Supplied material
-*-*-

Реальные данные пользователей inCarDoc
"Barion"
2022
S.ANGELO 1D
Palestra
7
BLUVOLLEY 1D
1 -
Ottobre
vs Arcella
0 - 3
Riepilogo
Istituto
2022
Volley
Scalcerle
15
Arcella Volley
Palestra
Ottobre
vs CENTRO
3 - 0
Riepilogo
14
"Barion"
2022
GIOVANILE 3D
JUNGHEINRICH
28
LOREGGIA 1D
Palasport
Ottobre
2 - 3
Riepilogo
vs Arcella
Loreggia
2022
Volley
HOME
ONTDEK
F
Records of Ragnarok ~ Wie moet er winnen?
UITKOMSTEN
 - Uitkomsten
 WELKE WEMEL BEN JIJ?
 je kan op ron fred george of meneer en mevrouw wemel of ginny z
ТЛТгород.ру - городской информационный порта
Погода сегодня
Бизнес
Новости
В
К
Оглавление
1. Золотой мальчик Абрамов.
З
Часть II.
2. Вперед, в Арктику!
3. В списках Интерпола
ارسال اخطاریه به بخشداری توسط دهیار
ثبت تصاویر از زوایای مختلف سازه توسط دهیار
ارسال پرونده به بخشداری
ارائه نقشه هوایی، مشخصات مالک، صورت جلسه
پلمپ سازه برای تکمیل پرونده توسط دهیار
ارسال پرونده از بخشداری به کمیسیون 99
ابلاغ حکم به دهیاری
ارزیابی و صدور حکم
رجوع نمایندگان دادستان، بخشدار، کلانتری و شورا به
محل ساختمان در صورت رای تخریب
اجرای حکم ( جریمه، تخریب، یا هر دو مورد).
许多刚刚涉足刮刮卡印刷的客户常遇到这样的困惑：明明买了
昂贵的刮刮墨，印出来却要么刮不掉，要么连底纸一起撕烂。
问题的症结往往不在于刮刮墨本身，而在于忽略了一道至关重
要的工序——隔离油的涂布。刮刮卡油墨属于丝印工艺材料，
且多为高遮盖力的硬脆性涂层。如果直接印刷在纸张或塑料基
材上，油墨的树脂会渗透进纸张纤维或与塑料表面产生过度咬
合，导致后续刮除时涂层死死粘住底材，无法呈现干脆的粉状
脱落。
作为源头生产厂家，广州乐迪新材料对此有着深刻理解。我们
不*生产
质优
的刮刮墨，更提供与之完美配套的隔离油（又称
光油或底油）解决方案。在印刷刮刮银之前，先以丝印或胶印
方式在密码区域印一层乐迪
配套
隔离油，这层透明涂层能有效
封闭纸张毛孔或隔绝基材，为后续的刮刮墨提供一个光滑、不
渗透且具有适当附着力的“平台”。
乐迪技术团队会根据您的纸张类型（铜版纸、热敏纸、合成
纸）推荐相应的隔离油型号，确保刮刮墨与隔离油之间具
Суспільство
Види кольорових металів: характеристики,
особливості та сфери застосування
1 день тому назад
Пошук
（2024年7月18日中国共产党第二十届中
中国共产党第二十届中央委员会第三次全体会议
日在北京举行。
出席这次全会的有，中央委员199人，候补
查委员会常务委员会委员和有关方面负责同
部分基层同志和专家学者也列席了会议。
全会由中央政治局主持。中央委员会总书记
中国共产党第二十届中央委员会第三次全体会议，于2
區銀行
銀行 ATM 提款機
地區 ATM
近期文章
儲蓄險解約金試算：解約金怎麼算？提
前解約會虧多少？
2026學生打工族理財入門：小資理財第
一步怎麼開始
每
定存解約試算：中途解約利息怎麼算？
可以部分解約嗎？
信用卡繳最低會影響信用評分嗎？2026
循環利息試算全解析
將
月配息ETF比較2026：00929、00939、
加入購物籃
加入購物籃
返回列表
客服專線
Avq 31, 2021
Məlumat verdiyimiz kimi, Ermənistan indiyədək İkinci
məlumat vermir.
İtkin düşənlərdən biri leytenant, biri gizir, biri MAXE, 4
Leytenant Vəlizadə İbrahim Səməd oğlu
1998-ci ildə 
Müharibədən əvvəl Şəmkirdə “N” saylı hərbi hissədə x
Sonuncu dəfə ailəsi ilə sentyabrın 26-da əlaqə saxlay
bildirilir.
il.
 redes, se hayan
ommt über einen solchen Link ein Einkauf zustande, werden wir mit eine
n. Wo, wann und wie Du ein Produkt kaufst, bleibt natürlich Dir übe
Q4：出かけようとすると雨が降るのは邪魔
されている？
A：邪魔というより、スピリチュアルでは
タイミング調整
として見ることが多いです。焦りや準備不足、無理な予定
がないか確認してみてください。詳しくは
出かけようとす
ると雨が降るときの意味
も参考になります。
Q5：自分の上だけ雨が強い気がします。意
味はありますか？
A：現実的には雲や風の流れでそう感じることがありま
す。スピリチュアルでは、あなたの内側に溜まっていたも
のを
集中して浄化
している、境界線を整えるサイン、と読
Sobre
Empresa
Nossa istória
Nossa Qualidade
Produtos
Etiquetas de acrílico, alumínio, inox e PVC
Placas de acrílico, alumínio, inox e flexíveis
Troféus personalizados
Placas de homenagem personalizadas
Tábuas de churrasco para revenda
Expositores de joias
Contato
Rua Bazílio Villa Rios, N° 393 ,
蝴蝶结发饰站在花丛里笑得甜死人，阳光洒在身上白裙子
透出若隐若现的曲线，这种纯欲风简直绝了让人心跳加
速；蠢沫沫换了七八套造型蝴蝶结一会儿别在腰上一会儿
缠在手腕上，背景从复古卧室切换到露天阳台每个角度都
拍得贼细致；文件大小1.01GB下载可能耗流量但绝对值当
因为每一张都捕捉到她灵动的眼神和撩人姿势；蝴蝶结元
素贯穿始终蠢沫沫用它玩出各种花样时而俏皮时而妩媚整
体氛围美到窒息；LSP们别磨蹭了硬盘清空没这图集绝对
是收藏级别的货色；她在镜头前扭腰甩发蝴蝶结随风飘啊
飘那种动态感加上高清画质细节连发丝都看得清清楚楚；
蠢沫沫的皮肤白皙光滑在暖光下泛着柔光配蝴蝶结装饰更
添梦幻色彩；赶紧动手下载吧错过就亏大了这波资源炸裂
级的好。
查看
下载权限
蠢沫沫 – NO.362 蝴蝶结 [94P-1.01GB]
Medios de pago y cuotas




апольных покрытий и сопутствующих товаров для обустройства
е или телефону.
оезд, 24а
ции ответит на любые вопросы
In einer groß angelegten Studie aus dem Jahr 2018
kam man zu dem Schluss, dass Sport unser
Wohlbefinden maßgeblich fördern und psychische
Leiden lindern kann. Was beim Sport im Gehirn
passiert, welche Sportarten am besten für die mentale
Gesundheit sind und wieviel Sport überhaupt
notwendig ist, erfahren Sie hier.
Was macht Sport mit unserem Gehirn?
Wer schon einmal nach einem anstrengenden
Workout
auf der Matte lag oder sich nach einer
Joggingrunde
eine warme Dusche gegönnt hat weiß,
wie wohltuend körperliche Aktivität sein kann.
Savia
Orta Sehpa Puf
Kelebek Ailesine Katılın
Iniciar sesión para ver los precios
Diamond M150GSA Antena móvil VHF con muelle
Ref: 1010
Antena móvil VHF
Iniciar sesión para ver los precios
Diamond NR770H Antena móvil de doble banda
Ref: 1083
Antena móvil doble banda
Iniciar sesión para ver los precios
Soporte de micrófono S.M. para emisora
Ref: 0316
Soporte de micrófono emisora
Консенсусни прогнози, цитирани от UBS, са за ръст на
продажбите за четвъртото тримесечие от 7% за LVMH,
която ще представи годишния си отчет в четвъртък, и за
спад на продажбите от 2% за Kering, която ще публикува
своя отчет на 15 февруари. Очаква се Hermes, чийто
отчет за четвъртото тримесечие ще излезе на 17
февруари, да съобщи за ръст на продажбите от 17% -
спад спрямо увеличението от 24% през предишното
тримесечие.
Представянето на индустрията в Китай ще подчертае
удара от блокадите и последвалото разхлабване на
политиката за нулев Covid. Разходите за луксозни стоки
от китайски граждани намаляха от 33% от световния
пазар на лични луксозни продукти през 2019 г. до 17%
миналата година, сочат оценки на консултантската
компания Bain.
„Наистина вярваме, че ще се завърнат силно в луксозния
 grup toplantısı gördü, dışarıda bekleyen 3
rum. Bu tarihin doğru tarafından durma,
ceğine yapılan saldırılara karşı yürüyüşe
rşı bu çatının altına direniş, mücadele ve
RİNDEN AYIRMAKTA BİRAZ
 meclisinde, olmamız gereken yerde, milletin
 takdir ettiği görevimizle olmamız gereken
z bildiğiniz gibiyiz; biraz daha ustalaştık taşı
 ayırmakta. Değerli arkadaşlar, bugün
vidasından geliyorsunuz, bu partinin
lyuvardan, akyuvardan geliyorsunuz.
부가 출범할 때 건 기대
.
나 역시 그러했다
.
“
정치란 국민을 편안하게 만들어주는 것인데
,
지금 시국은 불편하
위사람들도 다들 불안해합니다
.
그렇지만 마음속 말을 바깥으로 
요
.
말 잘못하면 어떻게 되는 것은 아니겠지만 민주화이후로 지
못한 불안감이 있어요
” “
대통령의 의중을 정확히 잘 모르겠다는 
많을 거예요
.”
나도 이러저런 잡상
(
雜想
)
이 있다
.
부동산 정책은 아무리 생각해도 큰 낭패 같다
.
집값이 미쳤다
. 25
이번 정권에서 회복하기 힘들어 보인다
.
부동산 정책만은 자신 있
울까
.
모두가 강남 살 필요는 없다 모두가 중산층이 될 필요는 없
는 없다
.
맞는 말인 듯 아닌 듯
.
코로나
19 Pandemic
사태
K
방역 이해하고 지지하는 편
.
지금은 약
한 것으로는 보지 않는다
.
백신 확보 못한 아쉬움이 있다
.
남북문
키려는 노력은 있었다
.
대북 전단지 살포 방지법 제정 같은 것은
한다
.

-*-*-

What needs to be done
Set down the lines above as they stand, starting with the first line and ending with the line that contains "Records of Ragnarok ~ Wie moet er winnen?".

Output
Реальные данные пользователей inCarDoc
"Barion"
2022
S.ANGELO 1D
Palestra
7
BLUVOLLEY 1D
1 -
Ottobre
vs Arcella
0 - 3
Riepilogo
Istituto
2022
Volley
Scalcerle
15
Arcella Volley
Palestra
Ottobre
vs CENTRO
3 - 0
Riepilogo
14
"Barion"
2022
GIOVANILE 3D
JUNGHEINRICH
28
LOREGGIA 1D
Palasport
Ottobre
2 - 3
Riepilogo
vs Arcella
Loreggia
2022
Volley
HOME
ONTDEK
F
Records of Ragnarok ~ Wie moet er winnen?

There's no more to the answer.